— Ваш степенство, меня рядили… в скит-то свезу! В Вифанию прикажите, на резвых!.. К Черниговской кого за полтинник?..
Заглядываю к отцу. Рука его свесилась с кровати. Тикают золотые часы на тумбочке. Ложусь на диван и плачу в зеленую душную обивку. Будто клопами пахнет?.. Вижу — у самых глаз сидят за тесьмой обивки, большие, бурые… Вскакиваю, сажусь, смотрю на келейку, на небесную светлую дорогу…
Кто-то тихо берет меня… знаю — кто. Стискиваю за шею и плачу в горячее плечо. Отец спрашивает: «Чего это ты разрюмился?» Но я плачу теперь от радости. Он подносит меня к окну, отмахивает занавеску на кольчиках, спрашивает: «Ну как, хороша наша Троица?» Дает бархатный кошелечек с вышитой бисером картинкой — Троицей. В кошелечке много серебреца — «на троицкие игрушки!». Хвалит меня: «А здорово загорел, нос даже облупился!» Спрашивает про Горкина. Говорю, что после всенощной забежит — доложит, а сейчас пошел в баню, а потом исповедоваться будет. Отец смеется:
— Вот это так богомол, не нам чета! Ну, рассказывай, что видал.

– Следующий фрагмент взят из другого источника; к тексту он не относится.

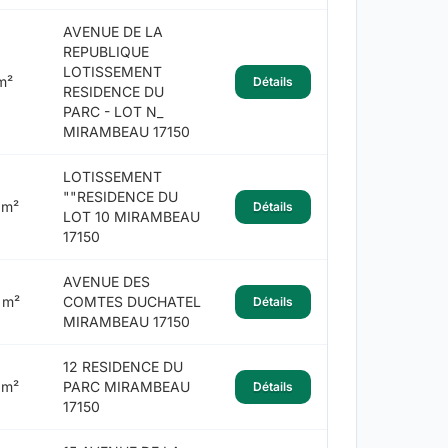
AVENUE DE LA
REPUBLIQUE
LOTISSEMENT
m²
Détails
RESIDENCE DU
PARC - LOT N_
MIRAMBEAU 17150
LOTISSEMENT
""RESIDENCE DU
 m²
Détails
LOT 10 MIRAMBEAU
17150
AVENUE DES
 m²
COMTES DUCHATEL
Détails
MIRAMBEAU 17150
12 RESIDENCE DU
 m²
PARC MIRAMBEAU
Détails
17150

Я рассказываю про райский сад, про сереньких лошадок, про игрушечника Аксенова, что велит он нам жить в беседке, а тележку забрал себе.
Отец не верит:
— Это что же, во сне тебе?..
Я говорю, что правда, — Аксенов в гости его зовет.
Он смеется:
— Ну, болтай, болтушка… знаю тебя, выдумщика!
Принимается одеваться и напевает свое любимое:
Ударяют ко всенощной. Я вздрагиваю от благовеста, словно вкатился в комнату гулкий, тяжелый шар. Дрожит у меня в груди, дребезжит ложечка в стакане. Словно и ветерок от звона, пузырит занавеску, — радостный холодок, вечерний. Важный, мягкий, особенный звон у Троицы.

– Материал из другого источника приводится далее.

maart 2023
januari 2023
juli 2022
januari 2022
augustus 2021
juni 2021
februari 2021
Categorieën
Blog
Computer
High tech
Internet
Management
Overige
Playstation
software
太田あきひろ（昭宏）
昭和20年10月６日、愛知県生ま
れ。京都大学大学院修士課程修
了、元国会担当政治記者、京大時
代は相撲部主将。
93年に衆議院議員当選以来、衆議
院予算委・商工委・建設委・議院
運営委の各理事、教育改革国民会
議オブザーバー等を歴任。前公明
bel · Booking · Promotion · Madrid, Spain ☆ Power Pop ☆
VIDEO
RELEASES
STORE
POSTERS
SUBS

Лавра светится по краям, кажется легкой-легкой, из розовой с золотцем бумаги: солнце горит за ней. Монах поднимает на ворота розовый огонек — лампаду. Тянутся через площадь богомольцы, крестятся у Святых Ворот.

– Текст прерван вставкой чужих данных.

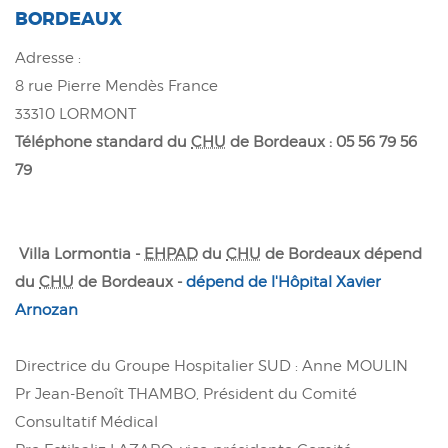
BORDEAUX
Adresse :
8 rue Pierre Mendès France
33310 LORMONT
Téléphone standard du
CHU
de Bordeaux : 05 56 79 56
79
Villa Lormontia -
EHPAD
du
CHU
de Bordeaux dépend
du
CHU
de Bordeaux -
dépend de l'Hôpital Xavier
Arnozan
Directrice du Groupe Hospitalier SUD : Anne MOULIN
Pr Jean-Benoît THAMBO, Président du Comité
Consultatif Médical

Отец говорит, что сейчас приложит меня к мощам, а завтра оставит с Горкиным.
— Он тебе все покажет.
Мамаша не приедет, прихворнула, а его ждут дела. Он опрыскивает любимым флердоранжем свежий, тугой платок, привезенный в верховой сумочке, дает мне его понюхать, ухватывая за нос, как всегда делает, и, прищелкивая сочно языком, весело говорит:
— Сейчас теплых просфор возьмем, с кагорчиком угощу тебя. А на ужин… закажем мы с тобой монастырскую солянку, троицкую! Такой уж не подадут нигде.
Он ведет меня через площадь, к Лавре.
Розовые ее стены кажутся теперь выше, синие купола — огромными. Толсто набиты на них звезды. Я смотрю на стены и радостно-затаенно думаю: что-то за ними,
Перед Святыми Воротами сидят в два ряда калеки-убогие, тянутся деревянными чашками навстречу и на разные голоса канючат:
— Христа ра-ди… православные, благоде-тели… кормильцы… для пропитания души-тела… родите-лев-сродников… Сергия Преподобного… со присвя-тыи Тро-ицы…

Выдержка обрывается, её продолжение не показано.